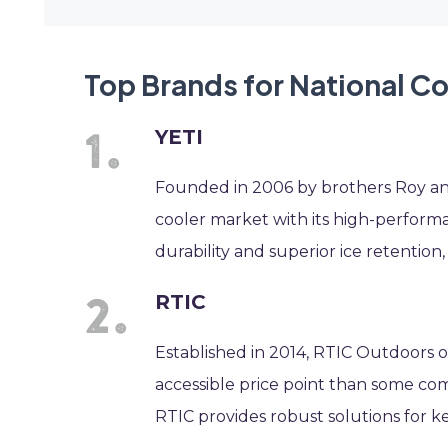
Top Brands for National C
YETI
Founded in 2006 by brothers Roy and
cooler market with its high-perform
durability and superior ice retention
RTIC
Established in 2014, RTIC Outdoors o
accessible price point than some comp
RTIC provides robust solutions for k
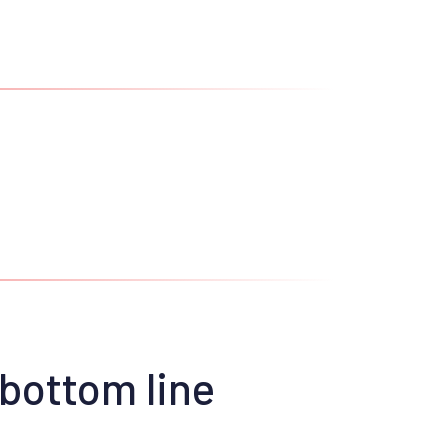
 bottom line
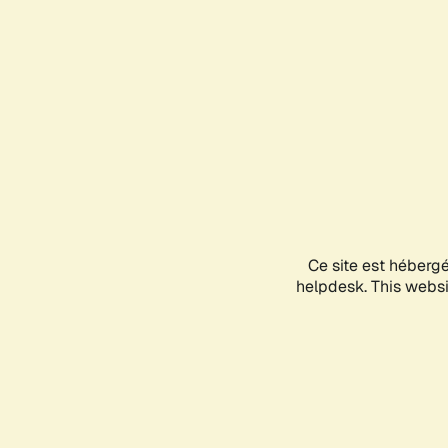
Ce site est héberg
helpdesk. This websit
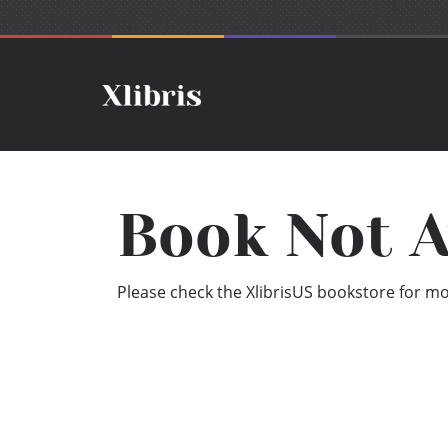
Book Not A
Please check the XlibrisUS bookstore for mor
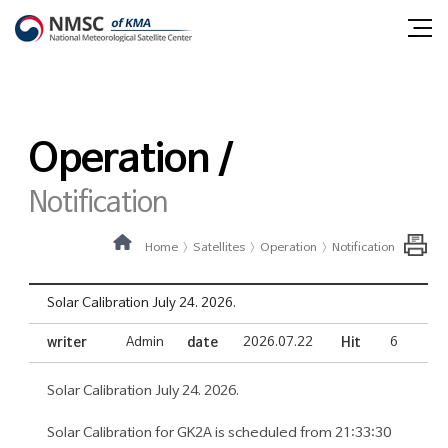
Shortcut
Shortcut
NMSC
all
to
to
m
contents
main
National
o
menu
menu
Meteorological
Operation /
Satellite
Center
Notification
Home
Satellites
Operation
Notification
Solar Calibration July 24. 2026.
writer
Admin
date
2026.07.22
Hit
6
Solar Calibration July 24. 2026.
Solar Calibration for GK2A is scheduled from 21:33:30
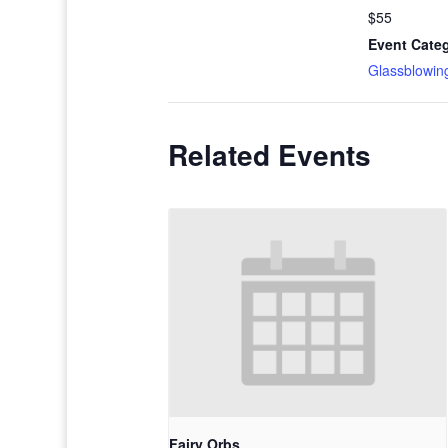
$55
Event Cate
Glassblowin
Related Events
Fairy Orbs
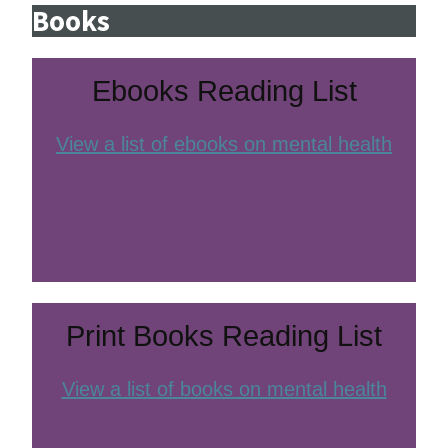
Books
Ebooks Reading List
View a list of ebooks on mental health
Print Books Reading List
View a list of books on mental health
====================
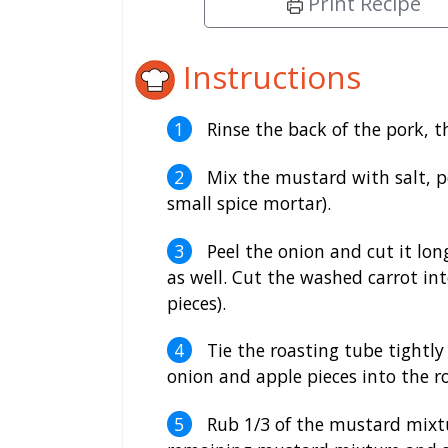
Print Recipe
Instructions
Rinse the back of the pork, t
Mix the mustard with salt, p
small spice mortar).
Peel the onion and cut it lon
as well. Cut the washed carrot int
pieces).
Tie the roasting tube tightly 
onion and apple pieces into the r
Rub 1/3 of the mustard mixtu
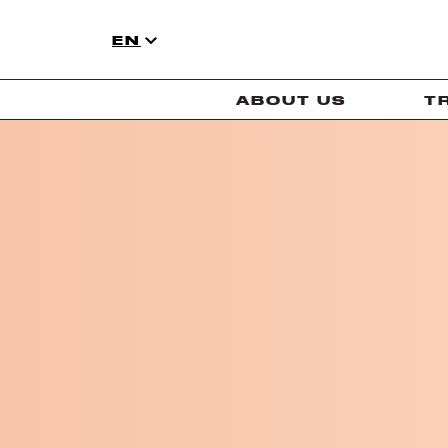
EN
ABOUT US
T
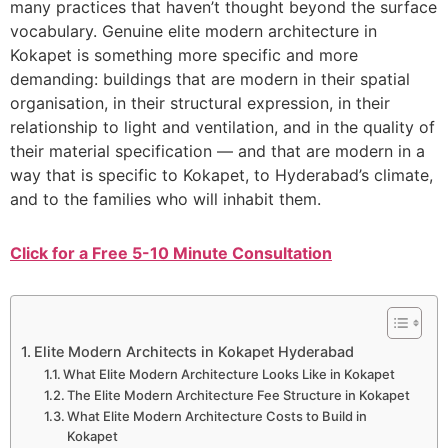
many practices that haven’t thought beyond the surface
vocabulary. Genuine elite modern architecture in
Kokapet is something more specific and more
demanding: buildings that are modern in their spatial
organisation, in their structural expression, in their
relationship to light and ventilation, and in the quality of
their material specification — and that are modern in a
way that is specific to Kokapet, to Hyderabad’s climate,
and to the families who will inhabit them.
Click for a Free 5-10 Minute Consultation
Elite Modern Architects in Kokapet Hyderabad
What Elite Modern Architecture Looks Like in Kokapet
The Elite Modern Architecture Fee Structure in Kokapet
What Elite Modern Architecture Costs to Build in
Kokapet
====================
### [ABOUT THIS EXERCISE]
From the listing, copy every line where the string "Print" appears.

### [RESPONSE FOR THIS EXERCISE]
Print Books Reading List
Print Recipe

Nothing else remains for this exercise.